Modify the following with your specific values to generate a copyable command:
kubectl --context arn:aws:eks:us-east-1:123456789012:cluster/platform-multi-region-us-east-1 \
scale deployment -n vcluster-platform loft --replicas=3

If the EKS cluster itself is down, follow the AWS documentation to restore the cluster or create a replacement, then redeploy the platform using the region's values file.

Step 4 - Wait for the rollout to complete​

kubectl --context arn:aws:eks:us-east-1:123456789012:cluster/platform-multi-region-us-east-1 \
rollout status deployment/loft -n vcluster-platform

Step 5 - Verify recovery​

Confirm the Route 53 health check for the restored region returns healthy:

aws route53 get-health-check-status --health-check-id xxxxxxxx-xxxx-xxxx-xxxx-xxxxxxxxxxxx \
--query 'HealthCheckObservations[].{Region:Region,Status:StatusReport.Status}' \
--output table
note

Route 53 health checks run every 10 seconds with a failure threshold of 3. After the platform becomes healthy, expect up to 30 seconds before the health check status updates.
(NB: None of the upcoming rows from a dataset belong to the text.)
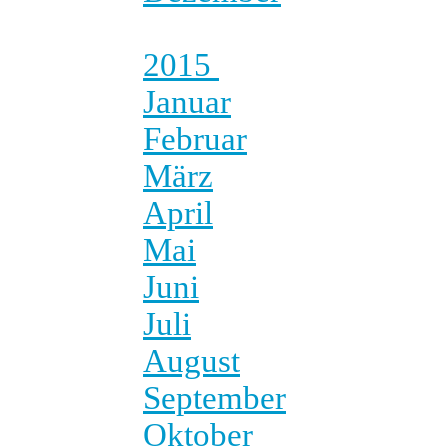
2015
Januar
Februar
März
April
Mai
Juni
Juli
August
September
Oktober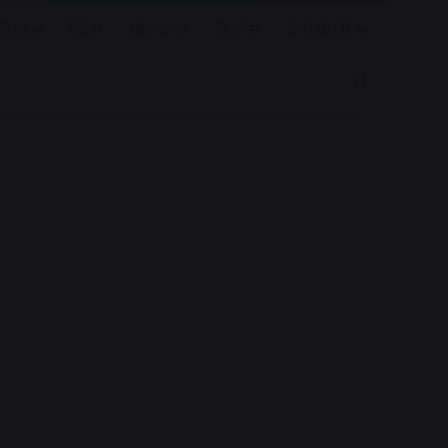
रियर
विदेश
खेल जगत
बिजनेस
E-PAPER
Search for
DNS clients with cached responses may take an additional 60 seconds (the ALB alias record TTL) to start resolving to the restored region.

Verify both regions are serving traffic:

for CTX in arn:aws:eks:us-east-1:123456789012:cluster/platform-multi-region-us-east-1 arn:aws:eks:eu-west-1:123456789012:cluster/platform-multi-region-eu-west-1; do
echo "=== $CTX ==="
kubectl --context "$CTX" get pods -n vcluster-platform -l app=loft
echo
done

Confirm the custom DERP server is operational by checking for NetworkPeer resources:

kubectl --context arn:aws:eks:us-east-1:123456789012:cluster/platform-multi-region-us-east-1 \
get networkpeers.storage.loft.sh -A

Both peers should show Online: true.